**WHAT YOU WILL DO**:
Select, from the data, each line where "navate" occurs.

Saved data entries

# # # # #

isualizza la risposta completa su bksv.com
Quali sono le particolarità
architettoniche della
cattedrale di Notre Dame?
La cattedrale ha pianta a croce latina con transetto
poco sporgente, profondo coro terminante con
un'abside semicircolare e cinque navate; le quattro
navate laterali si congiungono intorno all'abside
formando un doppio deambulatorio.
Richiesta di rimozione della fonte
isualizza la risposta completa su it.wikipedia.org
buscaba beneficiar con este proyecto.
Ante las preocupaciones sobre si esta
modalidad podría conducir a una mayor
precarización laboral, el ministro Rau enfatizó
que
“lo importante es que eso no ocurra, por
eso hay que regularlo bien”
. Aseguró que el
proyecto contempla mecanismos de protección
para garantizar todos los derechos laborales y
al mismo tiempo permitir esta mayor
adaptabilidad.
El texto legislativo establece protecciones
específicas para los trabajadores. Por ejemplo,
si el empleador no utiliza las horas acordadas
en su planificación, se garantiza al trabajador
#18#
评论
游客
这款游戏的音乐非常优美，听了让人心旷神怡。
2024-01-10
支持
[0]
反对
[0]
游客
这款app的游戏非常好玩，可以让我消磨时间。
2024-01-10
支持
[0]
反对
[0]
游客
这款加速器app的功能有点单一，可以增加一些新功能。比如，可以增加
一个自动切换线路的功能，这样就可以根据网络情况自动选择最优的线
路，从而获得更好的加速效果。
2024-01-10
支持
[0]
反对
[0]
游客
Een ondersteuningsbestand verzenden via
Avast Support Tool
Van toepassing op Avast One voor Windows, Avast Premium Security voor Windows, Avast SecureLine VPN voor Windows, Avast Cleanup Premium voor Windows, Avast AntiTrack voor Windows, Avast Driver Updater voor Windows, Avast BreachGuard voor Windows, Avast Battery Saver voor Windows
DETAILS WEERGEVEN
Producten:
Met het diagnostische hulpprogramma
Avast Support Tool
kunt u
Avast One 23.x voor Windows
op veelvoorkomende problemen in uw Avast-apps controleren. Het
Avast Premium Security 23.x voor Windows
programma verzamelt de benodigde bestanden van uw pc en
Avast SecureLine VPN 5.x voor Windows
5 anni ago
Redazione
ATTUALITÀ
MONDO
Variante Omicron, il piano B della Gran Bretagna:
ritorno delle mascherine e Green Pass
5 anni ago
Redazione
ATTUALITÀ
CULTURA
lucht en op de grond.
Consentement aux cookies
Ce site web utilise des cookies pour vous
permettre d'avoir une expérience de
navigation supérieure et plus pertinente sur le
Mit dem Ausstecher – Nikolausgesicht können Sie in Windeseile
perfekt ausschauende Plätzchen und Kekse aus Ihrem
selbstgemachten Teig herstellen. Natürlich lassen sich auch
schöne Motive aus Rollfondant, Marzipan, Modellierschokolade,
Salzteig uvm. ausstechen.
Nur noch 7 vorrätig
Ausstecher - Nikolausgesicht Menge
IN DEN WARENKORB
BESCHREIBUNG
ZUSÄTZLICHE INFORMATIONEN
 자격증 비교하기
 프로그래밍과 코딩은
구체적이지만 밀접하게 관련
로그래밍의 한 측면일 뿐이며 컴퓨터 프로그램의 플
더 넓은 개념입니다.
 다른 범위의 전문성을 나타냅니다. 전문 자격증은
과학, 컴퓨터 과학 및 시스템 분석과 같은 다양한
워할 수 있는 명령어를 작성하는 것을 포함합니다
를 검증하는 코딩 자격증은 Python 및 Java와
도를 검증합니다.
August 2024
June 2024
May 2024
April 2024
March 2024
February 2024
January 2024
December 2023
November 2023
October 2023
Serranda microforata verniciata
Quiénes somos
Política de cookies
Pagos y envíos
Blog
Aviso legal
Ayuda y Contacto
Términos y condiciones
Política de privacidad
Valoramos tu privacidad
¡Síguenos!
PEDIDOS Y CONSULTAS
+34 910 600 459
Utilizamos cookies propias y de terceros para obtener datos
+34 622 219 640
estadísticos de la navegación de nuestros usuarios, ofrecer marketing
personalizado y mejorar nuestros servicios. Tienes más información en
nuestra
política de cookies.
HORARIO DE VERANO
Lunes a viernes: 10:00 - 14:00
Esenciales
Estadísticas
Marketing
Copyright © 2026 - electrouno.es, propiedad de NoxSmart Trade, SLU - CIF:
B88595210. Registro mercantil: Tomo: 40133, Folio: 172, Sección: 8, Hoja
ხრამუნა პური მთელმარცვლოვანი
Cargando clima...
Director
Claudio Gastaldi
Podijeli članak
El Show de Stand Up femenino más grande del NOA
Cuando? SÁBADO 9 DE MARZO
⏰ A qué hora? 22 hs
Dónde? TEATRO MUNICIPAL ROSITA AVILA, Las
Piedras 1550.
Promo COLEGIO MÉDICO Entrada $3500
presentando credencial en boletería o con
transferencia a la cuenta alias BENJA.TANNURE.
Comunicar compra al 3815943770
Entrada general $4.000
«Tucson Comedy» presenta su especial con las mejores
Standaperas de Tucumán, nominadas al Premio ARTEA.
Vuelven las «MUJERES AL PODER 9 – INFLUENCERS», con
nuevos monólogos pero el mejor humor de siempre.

# # # # #

**PROBLEM SOLUTION**:
un'abside semicircolare e cinque navate; le quattro
navate laterali si congiungono intorno all'abside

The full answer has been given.